#### Information supplied
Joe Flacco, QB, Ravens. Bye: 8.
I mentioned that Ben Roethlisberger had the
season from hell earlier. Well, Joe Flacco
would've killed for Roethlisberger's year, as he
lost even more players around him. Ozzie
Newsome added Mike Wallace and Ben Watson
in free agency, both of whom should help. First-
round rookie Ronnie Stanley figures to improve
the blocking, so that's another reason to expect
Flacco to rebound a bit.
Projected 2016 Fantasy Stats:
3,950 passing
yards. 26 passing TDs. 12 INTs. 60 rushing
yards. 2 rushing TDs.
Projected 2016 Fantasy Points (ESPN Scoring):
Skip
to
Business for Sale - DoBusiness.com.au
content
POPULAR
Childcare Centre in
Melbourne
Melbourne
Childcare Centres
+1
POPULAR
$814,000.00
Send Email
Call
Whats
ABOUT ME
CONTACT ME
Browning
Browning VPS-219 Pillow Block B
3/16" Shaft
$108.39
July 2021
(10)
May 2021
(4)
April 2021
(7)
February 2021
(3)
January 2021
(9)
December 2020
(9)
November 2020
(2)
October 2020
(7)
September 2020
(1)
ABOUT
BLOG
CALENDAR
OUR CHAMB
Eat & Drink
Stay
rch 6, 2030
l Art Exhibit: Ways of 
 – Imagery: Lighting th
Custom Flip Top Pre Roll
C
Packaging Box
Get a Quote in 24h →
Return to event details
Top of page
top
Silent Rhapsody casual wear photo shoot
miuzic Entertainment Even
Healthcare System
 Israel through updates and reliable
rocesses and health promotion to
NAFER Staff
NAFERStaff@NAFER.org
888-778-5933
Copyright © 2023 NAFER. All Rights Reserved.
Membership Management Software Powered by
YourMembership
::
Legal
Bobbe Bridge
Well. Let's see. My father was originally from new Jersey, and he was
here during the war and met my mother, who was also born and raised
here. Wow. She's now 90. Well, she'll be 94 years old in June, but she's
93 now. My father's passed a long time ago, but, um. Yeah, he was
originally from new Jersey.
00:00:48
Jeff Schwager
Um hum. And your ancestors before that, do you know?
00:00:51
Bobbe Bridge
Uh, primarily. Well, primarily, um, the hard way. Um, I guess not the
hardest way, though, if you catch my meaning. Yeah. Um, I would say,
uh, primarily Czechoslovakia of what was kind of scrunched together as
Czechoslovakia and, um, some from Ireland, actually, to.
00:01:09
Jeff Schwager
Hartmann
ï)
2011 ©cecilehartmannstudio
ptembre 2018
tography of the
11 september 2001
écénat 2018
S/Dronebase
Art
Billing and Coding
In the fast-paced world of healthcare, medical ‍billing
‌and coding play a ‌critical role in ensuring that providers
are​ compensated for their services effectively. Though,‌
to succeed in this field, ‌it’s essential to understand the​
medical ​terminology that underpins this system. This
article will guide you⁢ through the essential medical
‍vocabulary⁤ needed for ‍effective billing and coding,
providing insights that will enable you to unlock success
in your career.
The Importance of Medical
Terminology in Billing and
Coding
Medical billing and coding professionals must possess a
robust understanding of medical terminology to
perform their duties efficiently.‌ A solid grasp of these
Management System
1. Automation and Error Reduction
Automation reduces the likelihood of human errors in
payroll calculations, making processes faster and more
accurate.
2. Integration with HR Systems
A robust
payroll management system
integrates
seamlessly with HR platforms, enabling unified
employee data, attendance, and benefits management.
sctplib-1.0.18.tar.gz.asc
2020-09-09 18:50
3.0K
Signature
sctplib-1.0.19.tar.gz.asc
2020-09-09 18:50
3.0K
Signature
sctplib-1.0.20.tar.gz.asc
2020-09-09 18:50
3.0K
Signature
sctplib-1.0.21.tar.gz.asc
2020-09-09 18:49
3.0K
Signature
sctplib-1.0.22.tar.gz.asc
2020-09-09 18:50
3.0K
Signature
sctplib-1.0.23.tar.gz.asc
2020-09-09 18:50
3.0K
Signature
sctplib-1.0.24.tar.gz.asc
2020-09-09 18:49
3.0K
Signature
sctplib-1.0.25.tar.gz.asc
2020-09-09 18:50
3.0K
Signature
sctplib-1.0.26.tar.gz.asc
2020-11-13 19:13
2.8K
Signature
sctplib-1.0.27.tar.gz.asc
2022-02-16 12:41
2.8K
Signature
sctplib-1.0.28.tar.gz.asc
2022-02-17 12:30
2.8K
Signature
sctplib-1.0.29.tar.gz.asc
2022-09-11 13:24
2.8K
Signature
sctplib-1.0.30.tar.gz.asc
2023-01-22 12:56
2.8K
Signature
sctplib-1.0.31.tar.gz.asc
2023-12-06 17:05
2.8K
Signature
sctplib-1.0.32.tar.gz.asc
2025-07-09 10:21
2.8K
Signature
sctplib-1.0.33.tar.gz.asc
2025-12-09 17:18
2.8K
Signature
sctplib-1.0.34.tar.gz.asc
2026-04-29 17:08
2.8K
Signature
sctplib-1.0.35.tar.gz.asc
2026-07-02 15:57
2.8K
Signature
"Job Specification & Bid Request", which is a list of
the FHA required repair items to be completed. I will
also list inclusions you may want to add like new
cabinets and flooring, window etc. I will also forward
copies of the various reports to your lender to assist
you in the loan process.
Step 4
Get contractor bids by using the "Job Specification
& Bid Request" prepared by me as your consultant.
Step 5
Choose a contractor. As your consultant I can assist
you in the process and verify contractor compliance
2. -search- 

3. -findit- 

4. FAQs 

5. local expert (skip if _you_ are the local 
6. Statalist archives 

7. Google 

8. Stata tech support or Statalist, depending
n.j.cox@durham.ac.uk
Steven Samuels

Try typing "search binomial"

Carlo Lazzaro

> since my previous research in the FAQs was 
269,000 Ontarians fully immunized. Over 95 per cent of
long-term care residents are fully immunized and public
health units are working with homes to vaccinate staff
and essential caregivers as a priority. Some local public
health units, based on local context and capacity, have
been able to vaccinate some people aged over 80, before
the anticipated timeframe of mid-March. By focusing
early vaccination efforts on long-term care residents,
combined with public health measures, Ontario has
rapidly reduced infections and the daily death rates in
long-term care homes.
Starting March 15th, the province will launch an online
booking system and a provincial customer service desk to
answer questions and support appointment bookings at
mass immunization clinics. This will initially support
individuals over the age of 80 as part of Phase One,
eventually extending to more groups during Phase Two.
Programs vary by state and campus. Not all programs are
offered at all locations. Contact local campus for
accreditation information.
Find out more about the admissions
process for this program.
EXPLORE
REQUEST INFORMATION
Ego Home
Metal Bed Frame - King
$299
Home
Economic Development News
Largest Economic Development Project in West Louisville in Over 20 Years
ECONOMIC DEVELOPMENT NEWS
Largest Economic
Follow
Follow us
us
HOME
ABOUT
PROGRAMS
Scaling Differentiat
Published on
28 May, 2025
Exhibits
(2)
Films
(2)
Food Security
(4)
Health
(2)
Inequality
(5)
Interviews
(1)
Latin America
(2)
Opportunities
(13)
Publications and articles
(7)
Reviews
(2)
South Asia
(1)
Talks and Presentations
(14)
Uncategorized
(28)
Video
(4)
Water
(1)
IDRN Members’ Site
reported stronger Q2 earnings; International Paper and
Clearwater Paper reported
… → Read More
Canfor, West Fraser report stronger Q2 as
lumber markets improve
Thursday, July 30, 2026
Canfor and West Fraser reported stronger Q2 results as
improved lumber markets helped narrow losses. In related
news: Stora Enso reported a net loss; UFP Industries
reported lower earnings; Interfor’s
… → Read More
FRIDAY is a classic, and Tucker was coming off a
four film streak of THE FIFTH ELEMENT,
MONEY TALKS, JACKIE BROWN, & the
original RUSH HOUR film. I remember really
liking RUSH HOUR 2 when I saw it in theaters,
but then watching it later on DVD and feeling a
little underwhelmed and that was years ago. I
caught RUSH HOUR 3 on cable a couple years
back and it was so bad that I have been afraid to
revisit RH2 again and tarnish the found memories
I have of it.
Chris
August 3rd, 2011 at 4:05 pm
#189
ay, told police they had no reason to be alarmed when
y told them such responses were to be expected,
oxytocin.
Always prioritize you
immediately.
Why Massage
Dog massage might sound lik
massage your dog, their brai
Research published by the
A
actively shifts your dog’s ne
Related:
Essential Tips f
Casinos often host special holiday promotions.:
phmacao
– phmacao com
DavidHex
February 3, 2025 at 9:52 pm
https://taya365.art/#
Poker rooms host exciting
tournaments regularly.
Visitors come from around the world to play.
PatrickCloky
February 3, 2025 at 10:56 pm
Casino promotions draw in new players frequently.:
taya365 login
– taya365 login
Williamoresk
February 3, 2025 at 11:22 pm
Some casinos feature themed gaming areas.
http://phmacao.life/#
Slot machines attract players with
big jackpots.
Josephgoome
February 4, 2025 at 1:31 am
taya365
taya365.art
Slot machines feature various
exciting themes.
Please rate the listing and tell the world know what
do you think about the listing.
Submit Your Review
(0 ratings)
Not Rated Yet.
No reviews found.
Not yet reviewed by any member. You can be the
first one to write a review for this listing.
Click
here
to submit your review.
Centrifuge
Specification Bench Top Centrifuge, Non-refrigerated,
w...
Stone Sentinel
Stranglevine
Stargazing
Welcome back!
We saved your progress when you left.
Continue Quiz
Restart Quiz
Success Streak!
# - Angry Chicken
########
◆ What to do: Copy, exactly and only, the lines above that begin with the one containing "Packaging Box" and finish with the one containing "needed for ‍effective".

◆ Written reply:
Packaging Box
Get a Quote in 24h →
Return to event details
Top of page
top
Silent Rhapsody casual wear photo shoot
miuzic Entertainment Even
Healthcare System
 Israel through updates and reliable
rocesses and health promotion to
NAFER Staff
NAFERStaff@NAFER.org
888-778-5933
Copyright © 2023 NAFER. All Rights Reserved.
Membership Management Software Powered by
YourMembership
::
Legal
Bobbe Bridge
Well. Let's see. My father was originally from new Jersey, and he was
here during the war and met my mother, who was also born and raised
here. Wow. She's now 90. Well, she'll be 94 years old in June, but she's
93 now. My father's passed a long time ago, but, um. Yeah, he was
originally from new Jersey.
00:00:48
Jeff Schwager
Um hum. And your ancestors before that, do you know?
00:00:51
Bobbe Bridge
Uh, primarily. Well, primarily, um, the hard way. Um, I guess not the
hardest way, though, if you catch my meaning. Yeah. Um, I would say,
uh, primarily Czechoslovakia of what was kind of scrunched together as
Czechoslovakia and, um, some from Ireland, actually, to.
00:01:09
Jeff Schwager
Hartmann
ï)
2011 ©cecilehartmannstudio
ptembre 2018
tography of the
11 september 2001
écénat 2018
S/Dronebase
Art
Billing and Coding
In the fast-paced world of healthcare, medical ‍billing
‌and coding play a ‌critical role in ensuring that providers
are​ compensated for their services effectively. Though,‌
to succeed in this field, ‌it’s essential to understand the​
medical ​terminology that underpins this system. This
article will guide you⁢ through the essential medical
‍vocabulary⁤ needed for ‍effective billing and coding,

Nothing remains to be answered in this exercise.